The absence of these important critical perspectives at the high-school level hits home for Nevárez, as it wasn’t until the end of his own college years at USC — 15 years into his education — that he was able to take a Chicano studies course and understand what it meant to begin to have an empowering education, he said.
“That class completely opened my eyes to the possibility of curricular content and pedagogy that is personally and socially transformative,” Nevárez added. “I finally saw my community, and in turn, myself in what I was learning in school. It fueled the initial impetus for the type of work I set out to do alongside my community and with and for our students after I graduated.”

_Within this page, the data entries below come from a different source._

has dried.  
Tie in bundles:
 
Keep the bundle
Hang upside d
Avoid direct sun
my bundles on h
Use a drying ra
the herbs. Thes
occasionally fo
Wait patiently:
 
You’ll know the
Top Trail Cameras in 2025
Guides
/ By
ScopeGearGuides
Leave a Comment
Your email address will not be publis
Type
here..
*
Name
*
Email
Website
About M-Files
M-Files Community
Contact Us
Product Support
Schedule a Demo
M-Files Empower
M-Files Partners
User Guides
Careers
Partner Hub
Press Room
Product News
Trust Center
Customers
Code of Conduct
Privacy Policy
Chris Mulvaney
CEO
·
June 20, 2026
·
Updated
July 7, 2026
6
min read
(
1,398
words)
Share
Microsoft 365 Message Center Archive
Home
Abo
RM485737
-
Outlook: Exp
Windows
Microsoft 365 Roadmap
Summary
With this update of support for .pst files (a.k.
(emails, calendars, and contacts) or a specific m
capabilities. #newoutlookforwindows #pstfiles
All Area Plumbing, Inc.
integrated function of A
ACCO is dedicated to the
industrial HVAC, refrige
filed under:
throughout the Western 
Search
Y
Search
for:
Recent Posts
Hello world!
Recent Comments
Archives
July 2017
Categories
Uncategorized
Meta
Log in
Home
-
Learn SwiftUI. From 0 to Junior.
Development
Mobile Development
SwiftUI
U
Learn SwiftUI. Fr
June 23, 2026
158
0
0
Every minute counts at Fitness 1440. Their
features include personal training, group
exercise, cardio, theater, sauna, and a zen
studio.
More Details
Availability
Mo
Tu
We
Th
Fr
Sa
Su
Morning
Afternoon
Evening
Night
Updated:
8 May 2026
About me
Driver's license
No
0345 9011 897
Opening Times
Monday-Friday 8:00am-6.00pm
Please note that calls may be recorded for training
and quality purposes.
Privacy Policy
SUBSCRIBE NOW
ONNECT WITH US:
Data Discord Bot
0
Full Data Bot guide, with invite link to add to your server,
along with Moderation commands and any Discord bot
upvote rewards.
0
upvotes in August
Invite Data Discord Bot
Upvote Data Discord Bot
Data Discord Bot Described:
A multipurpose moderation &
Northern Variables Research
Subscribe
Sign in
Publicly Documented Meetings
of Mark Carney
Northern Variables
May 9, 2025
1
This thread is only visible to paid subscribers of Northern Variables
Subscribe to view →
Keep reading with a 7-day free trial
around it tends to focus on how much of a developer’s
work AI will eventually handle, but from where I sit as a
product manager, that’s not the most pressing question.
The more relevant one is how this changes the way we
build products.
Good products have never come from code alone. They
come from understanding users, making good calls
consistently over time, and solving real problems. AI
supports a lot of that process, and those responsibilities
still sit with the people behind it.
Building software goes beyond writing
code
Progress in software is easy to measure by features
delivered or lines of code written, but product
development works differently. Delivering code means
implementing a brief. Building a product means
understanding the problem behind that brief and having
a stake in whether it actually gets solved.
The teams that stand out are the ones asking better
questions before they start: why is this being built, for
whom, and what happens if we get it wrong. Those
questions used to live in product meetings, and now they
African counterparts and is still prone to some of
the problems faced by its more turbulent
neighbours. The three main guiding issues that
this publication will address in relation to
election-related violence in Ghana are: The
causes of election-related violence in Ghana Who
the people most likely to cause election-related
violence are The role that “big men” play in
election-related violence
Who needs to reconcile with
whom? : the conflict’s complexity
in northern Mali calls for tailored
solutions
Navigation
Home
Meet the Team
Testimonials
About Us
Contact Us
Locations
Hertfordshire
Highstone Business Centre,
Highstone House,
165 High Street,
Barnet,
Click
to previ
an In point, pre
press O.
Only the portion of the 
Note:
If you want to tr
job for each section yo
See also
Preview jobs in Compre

In his doctoral studies, Nevárez looks at the classroom-level implementation of ethnic studies courses for high schoolers. He aims to build on ethnic studies scholarship to highlight what needs to be part of these courses — as well as who should be teaching them — to maintain their transformative potential for students.
As part of his dissertation research, Nevárez works with ethnic studies teachers and their students at a high school in L.A., tracking what students learn based on the backgrounds and teaching approaches of their instructors. His research specifically draws on the concept of racial literacy.
“Being racially literate involves not only being able to ‘read’ or pinpoint how racial oppression structures people’s lives and opportunities at an abstract level, but knowing how to confront, navigate, and transform the institutional manifestations of the racial injustice we experience,” Nevárez said. “Given the current sociopolitical climate and the increasingly racialized experiences students of color face in our schools, my dissertation seeks to trace the role that racial literacy plays within ethnic studies classrooms and the impact teachers’ pedagogy can play in developing, sustaining, and extending our students’ racial literacies.”
Maldonado and Nevárez are among 133 recipients of 2019 Ford Foundation Fellowships. The awards seek to increase the diversity of the nation’s college and university faculties by increasing their ethnic and racial diversity, to maximize the educational benefits of diversity, and to increase the number of professors who can and will use diversity as a resource for enriching the education of all students.